Australia is not alone in wrestling with this question. Many jurisdictions maintain the stance that only humans can be inventors, including the U.S., the European Patent Office and the UK.

Some intrigue surrounds jurisdictions like South Africa where patent offices granted rights listing AI as inventor (with human beneficiaries). Yet even in those cases, thorny issues of ownership, liability and accountability loom large.

In Australia, one interesting nuance is that while the inventor must be human, inventions that result from AI use or AI assistance can still be patentable, provided a human played a decisive role in conception or implementation. The courts and IP Australia require clarity about human “inventive concept” contributions.

The rise of generative AI, large language models and self-optimising systems stirs policy discussions about how IP law might adapt. Some observers look to the Artificial Inventor Project, a campaign pushing test cases in multiple countries to force law reform to recognise nonhuman inventors.

Challenges and the tensions of policy

Several deep challenges lie at the heart of the debate:

  • Attribution and accountability: A patent grants rights and obligations. If a machine is inventor, who owns those rights? Who is liable if the application is wrong or infringing?
  • Incentives and reward: The patent system rewards those who take the risk to invent. If AI dominates invention, do incentives shift entirely toward machine builders?
  • Disclosure and credibility: Patent law requires enablement and full disclosure. If AI generates black-box innovations, can the human applicant sufficiently explain and support the invention?
  • Legal reform vs judicial interpretation: The Full Court ruling suggests that any change to allow AI inventors likely must come from Parliament, not courts.

These tensions mean that, despite excitement, reform will not be simple or immediate.

(Image: AI assistance and patent accountability)
(Image: AI assistance and patent accountability)

Where IP Guardian Comes In

At IP Guardian, we believe the AI inventorship debate is not just an academic point. It has real consequences for innovators building in biotech, clean energy, software, and more. Here’s how we help clients:

  1. Strategic drafting: We structure applications to emphasise human inventive contributions while acknowledging algorithmic assistance.
  2. Openness to novel claims: We monitor emerging AI and patent trends globally so clients are positioned to pivot quickly if law reform occurs.
  3. Global filing support: If clients want to file in jurisdictions more open to AI or experimental claims, we help bridge Australian protection with international strategies.
  4. Policy insight: We advise clients on government consultation processes, AI ethics frameworks, and how to frame their R&D pipeline for future legal shifts.

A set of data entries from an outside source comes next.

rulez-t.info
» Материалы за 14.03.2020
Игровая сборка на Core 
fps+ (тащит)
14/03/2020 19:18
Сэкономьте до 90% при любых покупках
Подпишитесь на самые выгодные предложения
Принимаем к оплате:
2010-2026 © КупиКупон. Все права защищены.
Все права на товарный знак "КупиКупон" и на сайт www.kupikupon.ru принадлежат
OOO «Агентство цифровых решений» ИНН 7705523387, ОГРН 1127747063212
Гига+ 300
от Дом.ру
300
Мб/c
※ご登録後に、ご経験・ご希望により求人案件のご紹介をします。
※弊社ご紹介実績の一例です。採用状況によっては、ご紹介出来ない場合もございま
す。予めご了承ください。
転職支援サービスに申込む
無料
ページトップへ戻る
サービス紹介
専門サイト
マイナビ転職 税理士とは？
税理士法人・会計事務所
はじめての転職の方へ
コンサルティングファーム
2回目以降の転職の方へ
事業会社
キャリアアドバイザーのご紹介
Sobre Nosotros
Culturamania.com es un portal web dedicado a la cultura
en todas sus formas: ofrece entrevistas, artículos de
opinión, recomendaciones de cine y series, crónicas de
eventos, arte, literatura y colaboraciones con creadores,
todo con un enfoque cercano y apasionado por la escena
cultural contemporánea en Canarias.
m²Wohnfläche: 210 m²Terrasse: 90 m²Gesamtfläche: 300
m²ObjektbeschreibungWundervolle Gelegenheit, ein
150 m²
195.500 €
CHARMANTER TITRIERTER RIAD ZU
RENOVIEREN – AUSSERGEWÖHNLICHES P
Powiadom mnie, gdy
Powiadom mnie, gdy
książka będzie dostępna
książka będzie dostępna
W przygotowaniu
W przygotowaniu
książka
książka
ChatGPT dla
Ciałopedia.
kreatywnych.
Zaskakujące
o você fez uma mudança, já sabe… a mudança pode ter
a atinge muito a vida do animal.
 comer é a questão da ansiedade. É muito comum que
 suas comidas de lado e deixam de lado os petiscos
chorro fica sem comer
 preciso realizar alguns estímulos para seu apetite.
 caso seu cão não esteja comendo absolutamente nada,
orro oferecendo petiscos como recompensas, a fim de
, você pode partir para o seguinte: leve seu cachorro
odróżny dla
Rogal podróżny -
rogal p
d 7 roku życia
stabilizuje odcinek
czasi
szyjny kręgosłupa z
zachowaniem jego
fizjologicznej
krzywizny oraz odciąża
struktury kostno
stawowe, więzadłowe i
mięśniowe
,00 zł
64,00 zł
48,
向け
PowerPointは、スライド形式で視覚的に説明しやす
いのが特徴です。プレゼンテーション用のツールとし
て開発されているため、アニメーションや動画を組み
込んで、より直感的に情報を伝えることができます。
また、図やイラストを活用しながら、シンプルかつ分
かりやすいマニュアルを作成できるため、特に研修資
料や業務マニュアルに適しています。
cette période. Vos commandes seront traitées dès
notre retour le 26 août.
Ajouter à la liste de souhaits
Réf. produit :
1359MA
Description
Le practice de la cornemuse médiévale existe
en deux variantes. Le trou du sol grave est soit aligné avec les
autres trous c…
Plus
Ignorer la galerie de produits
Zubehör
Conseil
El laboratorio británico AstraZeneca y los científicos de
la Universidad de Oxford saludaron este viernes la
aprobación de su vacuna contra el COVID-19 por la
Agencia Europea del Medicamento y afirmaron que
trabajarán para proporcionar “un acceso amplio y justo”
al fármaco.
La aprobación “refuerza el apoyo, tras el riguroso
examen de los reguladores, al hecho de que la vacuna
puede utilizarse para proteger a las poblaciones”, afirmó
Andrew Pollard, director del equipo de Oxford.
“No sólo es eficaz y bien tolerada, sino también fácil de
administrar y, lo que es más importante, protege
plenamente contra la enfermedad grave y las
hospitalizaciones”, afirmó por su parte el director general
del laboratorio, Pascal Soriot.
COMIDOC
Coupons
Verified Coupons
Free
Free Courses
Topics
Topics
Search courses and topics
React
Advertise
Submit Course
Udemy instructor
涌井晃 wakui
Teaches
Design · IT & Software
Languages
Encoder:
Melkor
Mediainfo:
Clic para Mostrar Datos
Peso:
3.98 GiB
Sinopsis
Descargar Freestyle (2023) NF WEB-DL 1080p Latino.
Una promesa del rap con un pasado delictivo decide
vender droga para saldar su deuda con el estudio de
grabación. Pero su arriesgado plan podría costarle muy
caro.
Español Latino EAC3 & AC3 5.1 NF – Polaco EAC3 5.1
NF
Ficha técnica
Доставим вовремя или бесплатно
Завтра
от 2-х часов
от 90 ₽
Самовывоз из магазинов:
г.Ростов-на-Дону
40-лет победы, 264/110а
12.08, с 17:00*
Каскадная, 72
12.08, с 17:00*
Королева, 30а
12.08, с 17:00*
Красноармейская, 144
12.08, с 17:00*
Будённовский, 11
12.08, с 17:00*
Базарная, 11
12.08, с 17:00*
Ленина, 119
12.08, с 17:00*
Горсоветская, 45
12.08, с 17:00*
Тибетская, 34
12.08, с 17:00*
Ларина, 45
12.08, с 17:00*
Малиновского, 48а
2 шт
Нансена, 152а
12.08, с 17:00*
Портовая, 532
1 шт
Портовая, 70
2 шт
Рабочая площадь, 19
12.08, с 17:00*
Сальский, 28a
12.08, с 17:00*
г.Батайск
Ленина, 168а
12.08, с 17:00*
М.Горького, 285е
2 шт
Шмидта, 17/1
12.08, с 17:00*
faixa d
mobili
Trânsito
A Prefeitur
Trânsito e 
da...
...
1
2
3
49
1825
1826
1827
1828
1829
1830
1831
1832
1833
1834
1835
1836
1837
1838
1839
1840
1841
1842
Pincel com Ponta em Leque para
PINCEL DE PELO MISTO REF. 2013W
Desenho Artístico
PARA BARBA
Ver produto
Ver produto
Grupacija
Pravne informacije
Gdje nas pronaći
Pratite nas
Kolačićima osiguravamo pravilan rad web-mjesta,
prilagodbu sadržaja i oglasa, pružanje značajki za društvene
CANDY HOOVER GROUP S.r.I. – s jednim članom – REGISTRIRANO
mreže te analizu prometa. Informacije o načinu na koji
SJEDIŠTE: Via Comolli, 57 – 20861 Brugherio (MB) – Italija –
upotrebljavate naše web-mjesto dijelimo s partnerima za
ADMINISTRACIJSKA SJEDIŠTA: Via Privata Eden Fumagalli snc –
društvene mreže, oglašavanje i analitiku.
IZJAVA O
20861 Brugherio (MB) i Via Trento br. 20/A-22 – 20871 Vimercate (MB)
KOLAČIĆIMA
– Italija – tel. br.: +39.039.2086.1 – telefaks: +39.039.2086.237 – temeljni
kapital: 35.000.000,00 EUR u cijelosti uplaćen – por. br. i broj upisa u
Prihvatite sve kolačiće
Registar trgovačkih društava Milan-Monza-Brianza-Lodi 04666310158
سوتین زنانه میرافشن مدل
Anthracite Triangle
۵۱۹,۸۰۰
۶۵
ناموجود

Because the debate continues to evolve, having a partner who understands both IP law and emerging technology is vital. IP Guardian is here for you. 

What happens next

While the current law in Australia bars AI from being inventor, change is not inconceivable. As AI systems become more autonomous, pressure will build for law reform, statutory updates, or regulatory adaptation. We expect to see:

  • Increased lobbying and consultation around adapting the Patents Act or regulations.
  • Test cases in niche fields (e.g. generative biology, autonomous design) pushing boundaries.
  • International divergence, with some jurisdictions leading reform and others resisting.
  • More complex claims involving AI assistance where human inventiveness may be subtle or hybrid.

For Australian innovators, the message is clear: protect what you can now, but keep an eye on how this frontier evolves.

The question “Can artificial intelligence be an inventor?” touches the heart of how we reward innovation. In Australia, the law currently says inventors must be human. The DABUS case reinforced that position, and the Full Court’s ruling has held firm. Yet the pace of AI development makes this a live topic, not a closed one.

At IP Guardian, we help inventors and organisations navigate these uncertainties. Whether your innovation includes AI, machine learning, or autonomous systems, we make sure your patent strategy is robust, forward-looking, and ready to adapt.

Curious how AI, patents, and your industry intersect? Reach out to our IP Guardian team for a consultation. We’re happy to explore possibilities with you.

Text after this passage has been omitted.